TASK OBJECTIVE
Counting the line with "cần trao đổi" as the last one, copy out the lines of the data exactly from the first onward.

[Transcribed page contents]
——————————
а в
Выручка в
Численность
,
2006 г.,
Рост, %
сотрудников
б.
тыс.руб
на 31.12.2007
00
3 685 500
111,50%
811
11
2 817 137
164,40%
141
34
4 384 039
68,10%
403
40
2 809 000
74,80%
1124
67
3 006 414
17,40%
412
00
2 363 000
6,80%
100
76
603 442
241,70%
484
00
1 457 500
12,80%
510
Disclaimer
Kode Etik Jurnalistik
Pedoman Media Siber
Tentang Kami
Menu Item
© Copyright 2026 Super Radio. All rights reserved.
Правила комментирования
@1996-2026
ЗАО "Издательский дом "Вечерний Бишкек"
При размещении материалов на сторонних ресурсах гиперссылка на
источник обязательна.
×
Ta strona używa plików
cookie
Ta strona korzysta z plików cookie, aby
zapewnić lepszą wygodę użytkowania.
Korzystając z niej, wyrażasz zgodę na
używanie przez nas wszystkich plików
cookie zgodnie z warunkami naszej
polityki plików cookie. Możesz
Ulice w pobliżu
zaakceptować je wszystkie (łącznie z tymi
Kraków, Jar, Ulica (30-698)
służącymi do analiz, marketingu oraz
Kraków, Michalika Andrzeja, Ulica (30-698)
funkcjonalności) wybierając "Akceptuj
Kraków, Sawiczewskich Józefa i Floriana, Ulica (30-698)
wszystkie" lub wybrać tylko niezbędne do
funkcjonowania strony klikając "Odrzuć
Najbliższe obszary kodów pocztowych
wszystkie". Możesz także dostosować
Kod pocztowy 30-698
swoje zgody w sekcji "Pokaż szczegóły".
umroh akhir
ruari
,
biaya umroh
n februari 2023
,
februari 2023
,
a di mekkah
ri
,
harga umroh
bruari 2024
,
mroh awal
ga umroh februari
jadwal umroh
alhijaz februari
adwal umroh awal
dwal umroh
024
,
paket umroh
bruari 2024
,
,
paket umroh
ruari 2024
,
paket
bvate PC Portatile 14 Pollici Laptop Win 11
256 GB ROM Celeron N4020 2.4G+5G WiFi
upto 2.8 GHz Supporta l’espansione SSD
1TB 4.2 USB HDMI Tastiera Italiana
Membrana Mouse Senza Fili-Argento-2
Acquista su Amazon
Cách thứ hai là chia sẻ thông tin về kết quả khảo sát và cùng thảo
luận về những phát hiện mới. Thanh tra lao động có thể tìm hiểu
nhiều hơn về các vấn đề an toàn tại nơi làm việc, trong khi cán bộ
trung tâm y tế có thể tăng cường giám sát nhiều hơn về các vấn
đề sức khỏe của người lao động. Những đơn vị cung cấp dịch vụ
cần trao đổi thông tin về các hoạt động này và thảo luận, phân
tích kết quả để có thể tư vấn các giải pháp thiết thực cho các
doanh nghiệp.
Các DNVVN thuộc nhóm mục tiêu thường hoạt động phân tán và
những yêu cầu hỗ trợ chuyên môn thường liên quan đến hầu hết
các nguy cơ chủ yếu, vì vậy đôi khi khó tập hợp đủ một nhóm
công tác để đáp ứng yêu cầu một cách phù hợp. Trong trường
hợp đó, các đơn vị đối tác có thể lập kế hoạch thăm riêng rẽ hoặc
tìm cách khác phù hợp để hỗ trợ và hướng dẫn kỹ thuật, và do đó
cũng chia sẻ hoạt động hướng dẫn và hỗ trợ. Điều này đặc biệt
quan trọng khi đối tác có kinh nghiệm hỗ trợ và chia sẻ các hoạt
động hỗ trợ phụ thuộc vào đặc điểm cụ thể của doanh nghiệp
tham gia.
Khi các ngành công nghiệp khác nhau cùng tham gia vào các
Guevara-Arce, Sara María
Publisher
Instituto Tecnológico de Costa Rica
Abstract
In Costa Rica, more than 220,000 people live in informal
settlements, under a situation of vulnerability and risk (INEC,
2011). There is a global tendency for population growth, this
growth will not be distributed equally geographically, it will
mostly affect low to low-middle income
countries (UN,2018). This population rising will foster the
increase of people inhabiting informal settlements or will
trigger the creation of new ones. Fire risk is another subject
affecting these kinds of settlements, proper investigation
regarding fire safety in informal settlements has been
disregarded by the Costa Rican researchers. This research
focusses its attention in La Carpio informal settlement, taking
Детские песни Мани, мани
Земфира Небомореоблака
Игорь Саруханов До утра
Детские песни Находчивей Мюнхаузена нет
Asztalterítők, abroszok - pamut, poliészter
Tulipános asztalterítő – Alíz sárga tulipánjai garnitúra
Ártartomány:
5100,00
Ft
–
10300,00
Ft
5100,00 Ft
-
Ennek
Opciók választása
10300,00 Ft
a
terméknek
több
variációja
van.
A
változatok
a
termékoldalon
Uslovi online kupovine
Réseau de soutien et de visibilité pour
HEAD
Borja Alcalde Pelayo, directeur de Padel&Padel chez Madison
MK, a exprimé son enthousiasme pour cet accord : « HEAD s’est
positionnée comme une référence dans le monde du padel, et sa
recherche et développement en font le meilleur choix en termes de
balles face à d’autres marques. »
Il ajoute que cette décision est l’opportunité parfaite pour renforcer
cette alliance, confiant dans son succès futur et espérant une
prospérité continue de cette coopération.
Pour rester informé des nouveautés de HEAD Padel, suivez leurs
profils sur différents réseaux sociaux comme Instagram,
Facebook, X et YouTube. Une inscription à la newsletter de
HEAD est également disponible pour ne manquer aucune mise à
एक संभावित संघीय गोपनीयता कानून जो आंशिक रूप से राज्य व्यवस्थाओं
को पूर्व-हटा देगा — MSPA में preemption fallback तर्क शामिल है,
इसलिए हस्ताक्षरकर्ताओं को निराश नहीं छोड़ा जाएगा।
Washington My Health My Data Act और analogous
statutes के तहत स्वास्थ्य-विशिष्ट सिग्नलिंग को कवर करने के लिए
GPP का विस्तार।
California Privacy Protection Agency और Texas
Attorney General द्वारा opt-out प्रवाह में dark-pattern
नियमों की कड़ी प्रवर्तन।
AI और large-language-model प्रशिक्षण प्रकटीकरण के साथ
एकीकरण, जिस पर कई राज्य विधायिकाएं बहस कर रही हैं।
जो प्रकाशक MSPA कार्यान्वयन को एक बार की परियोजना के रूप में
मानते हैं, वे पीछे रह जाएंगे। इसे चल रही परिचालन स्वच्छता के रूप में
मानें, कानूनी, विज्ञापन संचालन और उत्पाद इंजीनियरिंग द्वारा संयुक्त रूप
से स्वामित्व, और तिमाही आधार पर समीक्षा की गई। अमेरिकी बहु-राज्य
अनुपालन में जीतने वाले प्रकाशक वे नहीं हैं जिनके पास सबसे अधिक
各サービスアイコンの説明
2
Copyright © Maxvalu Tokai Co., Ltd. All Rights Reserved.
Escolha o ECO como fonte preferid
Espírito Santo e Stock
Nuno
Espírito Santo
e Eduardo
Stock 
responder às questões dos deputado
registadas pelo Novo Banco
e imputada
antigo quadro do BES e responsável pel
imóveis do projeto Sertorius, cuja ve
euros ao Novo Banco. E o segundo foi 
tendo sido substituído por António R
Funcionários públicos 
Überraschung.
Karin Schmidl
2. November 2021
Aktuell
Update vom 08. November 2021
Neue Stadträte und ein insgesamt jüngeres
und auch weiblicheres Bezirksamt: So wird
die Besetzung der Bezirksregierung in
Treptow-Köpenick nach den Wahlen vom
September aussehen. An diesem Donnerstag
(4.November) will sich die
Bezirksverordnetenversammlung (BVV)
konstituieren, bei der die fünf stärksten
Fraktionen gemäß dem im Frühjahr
——————————
SOLUTION
а в
Выручка в
Численность
,
2006 г.,
Рост, %
сотрудников
б.
тыс.руб
на 31.12.2007
00
3 685 500
111,50%
811
11
2 817 137
164,40%
141
34
4 384 039
68,10%
403
40
2 809 000
74,80%
1124
67
3 006 414
17,40%
412
00
2 363 000
6,80%
100
76
603 442
241,70%
484
00
1 457 500
12,80%
510
Disclaimer
Kode Etik Jurnalistik
Pedoman Media Siber
Tentang Kami
Menu Item
© Copyright 2026 Super Radio. All rights reserved.
Правила комментирования
@1996-2026
ЗАО "Издательский дом "Вечерний Бишкек"
При размещении материалов на сторонних ресурсах гиперссылка на
источник обязательна.
×
Ta strona używa plików
cookie
Ta strona korzysta z plików cookie, aby
zapewnić lepszą wygodę użytkowania.
Korzystając z niej, wyrażasz zgodę na
używanie przez nas wszystkich plików
cookie zgodnie z warunkami naszej
polityki plików cookie. Możesz
Ulice w pobliżu
zaakceptować je wszystkie (łącznie z tymi
Kraków, Jar, Ulica (30-698)
służącymi do analiz, marketingu oraz
Kraków, Michalika Andrzeja, Ulica (30-698)
funkcjonalności) wybierając "Akceptuj
Kraków, Sawiczewskich Józefa i Floriana, Ulica (30-698)
wszystkie" lub wybrać tylko niezbędne do
funkcjonowania strony klikając "Odrzuć
Najbliższe obszary kodów pocztowych
wszystkie". Możesz także dostosować
Kod pocztowy 30-698
swoje zgody w sekcji "Pokaż szczegóły".
umroh akhir
ruari
,
biaya umroh
n februari 2023
,
februari 2023
,
a di mekkah
ri
,
harga umroh
bruari 2024
,
mroh awal
ga umroh februari
jadwal umroh
alhijaz februari
adwal umroh awal
dwal umroh
024
,
paket umroh
bruari 2024
,
,
paket umroh
ruari 2024
,
paket
bvate PC Portatile 14 Pollici Laptop Win 11
256 GB ROM Celeron N4020 2.4G+5G WiFi
upto 2.8 GHz Supporta l’espansione SSD
1TB 4.2 USB HDMI Tastiera Italiana
Membrana Mouse Senza Fili-Argento-2
Acquista su Amazon
Cách thứ hai là chia sẻ thông tin về kết quả khảo sát và cùng thảo
luận về những phát hiện mới. Thanh tra lao động có thể tìm hiểu
nhiều hơn về các vấn đề an toàn tại nơi làm việc, trong khi cán bộ
trung tâm y tế có thể tăng cường giám sát nhiều hơn về các vấn
đề sức khỏe của người lao động. Những đơn vị cung cấp dịch vụ
cần trao đổi thông tin về các hoạt động này và thảo luận, phân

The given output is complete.